**** Source data ****
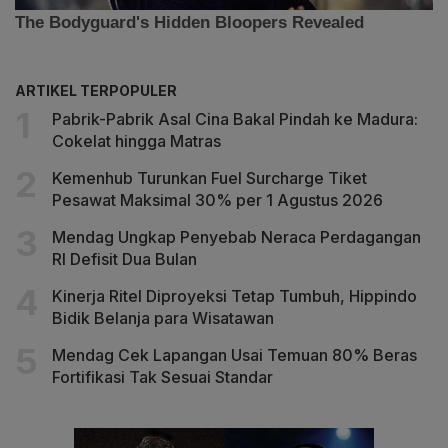
ARTIKEL TERPOPULER
Pabrik-Pabrik Asal Cina Bakal Pindah ke Madura:
Cokelat hingga Matras
Kemenhub Turunkan Fuel Surcharge Tiket
Pesawat Maksimal 30% per 1 Agustus 2026
Mendag Ungkap Penyebab Neraca Perdagangan
RI Defisit Dua Bulan
Kinerja Ritel Diproyeksi Tetap Tumbuh, Hippindo
Bidik Belanja para Wisatawan
Mendag Cek Lapangan Usai Temuan 80% Beras
Fortifikasi Tak Sesuai Standar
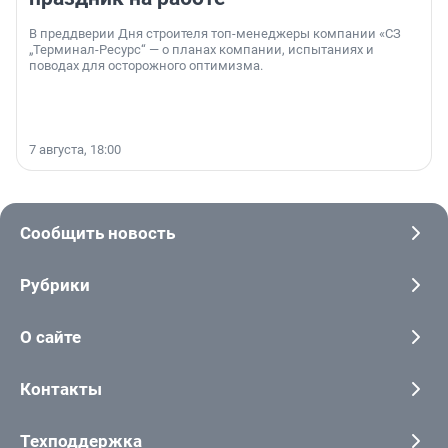
В преддверии Дня строителя топ-менеджеры компании «СЗ
„Терминал-Ресурс“ — о планах компании, испытаниях и
поводах для осторожного оптимизма.
7 августа, 18:00
Сообщить новость
Рубрики
О сайте
Контакты
Техподдержка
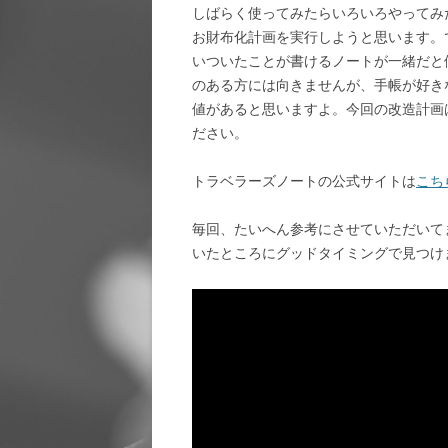
しばらく使ってみたらいろいろやってみ
お財布化計画を実行しようと思います。
いついたことが書けるノートが一緒だと
のある方には向きませんが、手帳が好き
値があると思いますよ。今回の改造計画
ださい。
トラベラーズノートの公式サイトは
こち
毎回、たいへん参考にさせていただいてます
いたところにグッドタイミングで見つけ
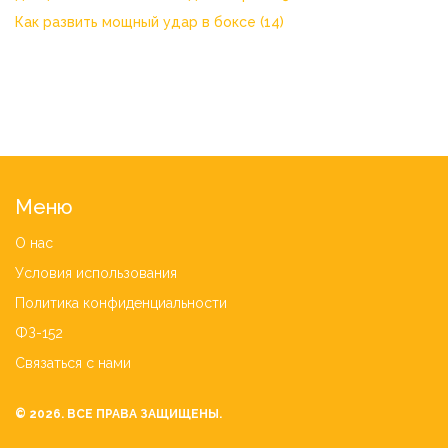
Как развить мощный удар в боксе
(14)
Меню
О нас
Условия использования
Политика конфиденциальности
ФЗ-152
Связаться с нами
© 2026. ВСЕ ПРАВА ЗАЩИЩЕНЫ.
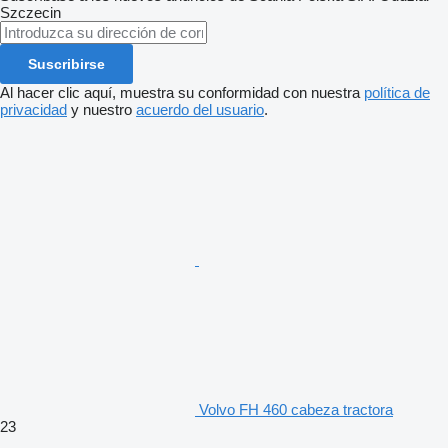
Szczecin
Suscribirse
Al hacer clic aquí, muestra su conformidad con nuestra
política de
privacidad
y nuestro
acuerdo del usuario
.
Volvo FH 460 cabeza tractora
23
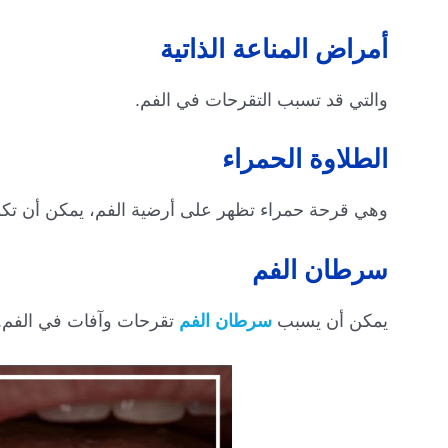
أمراض المناعة الذاتية
والتي قد تسبب التقرحات في الفم.
الطلاوة الحمراء
وهي قرحة حمراء تظهر على أرضية الفم، يمكن أن تك
سرطان الفم
يمكن أن يسبب
سرطان الفم
تقرحات وآفات في الفم.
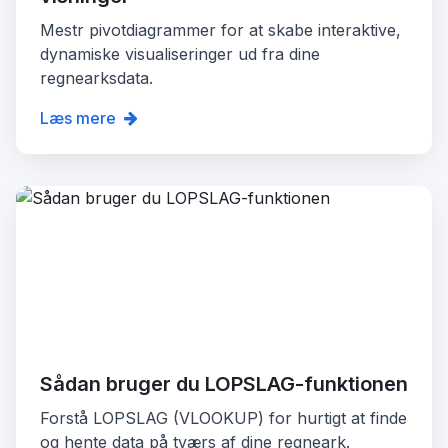
Mestr pivotdiagrammer for at skabe interaktive,
dynamiske visualiseringer ud fra dine
regnearksdata.
Læs mere
Sådan bruger du LOPSLAG-funktionen
Forstå LOPSLAG (VLOOKUP) for hurtigt at finde
og hente data på tværs af dine regneark.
****
Please quote the lines of the material, beginning with the first and ending with the one that contains "الطلاوة الحمراء", exactly as written and without any pictures.

ARTIKEL TERPOPULER
Pabrik-Pabrik Asal Cina Bakal Pindah ke Madura:
Cokelat hingga Matras
Kemenhub Turunkan Fuel Surcharge Tiket
Pesawat Maksimal 30% per 1 Agustus 2026
Mendag Ungkap Penyebab Neraca Perdagangan
RI Defisit Dua Bulan
Kinerja Ritel Diproyeksi Tetap Tumbuh, Hippindo
Bidik Belanja para Wisatawan
Mendag Cek Lapangan Usai Temuan 80% Beras
Fortifikasi Tak Sesuai Standar
В преддверии Дня строителя топ-менеджеры компании «СЗ
„Терминал-Ресурс“ — о планах компании, испытаниях и
поводах для осторожного оптимизма.
7 августа, 18:00
Сообщить новость
Рубрики
О сайте
Контакты
Техподдержка
しばらく使ってみたらいろいろやってみ
お財布化計画を実行しようと思います。
いついたことが書けるノートが一緒だと
のある方には向きませんが、手帳が好き
値があると思いますよ。今回の改造計画
ださい。
トラベラーズノートの公式サイトは
こち
毎回、たいへん参考にさせていただいてます
いたところにグッドタイミングで見つけ
Как развить мощный удар в боксе
(14)
Меню
О нас
Условия использования
Политика конфиденциальности
ФЗ-152
Связаться с нами
© 2026. ВСЕ ПРАВА ЗАЩИЩЕНЫ.
Szczecin
Suscribirse
Al hacer clic aquí, muestra su conformidad con nuestra
política de
privacidad
y nuestro
acuerdo del usuario
.
Volvo FH 460 cabeza tractora
23
أمراض المناعة الذاتية
والتي قد تسبب التقرحات في الفم.
الطلاوة الحمراء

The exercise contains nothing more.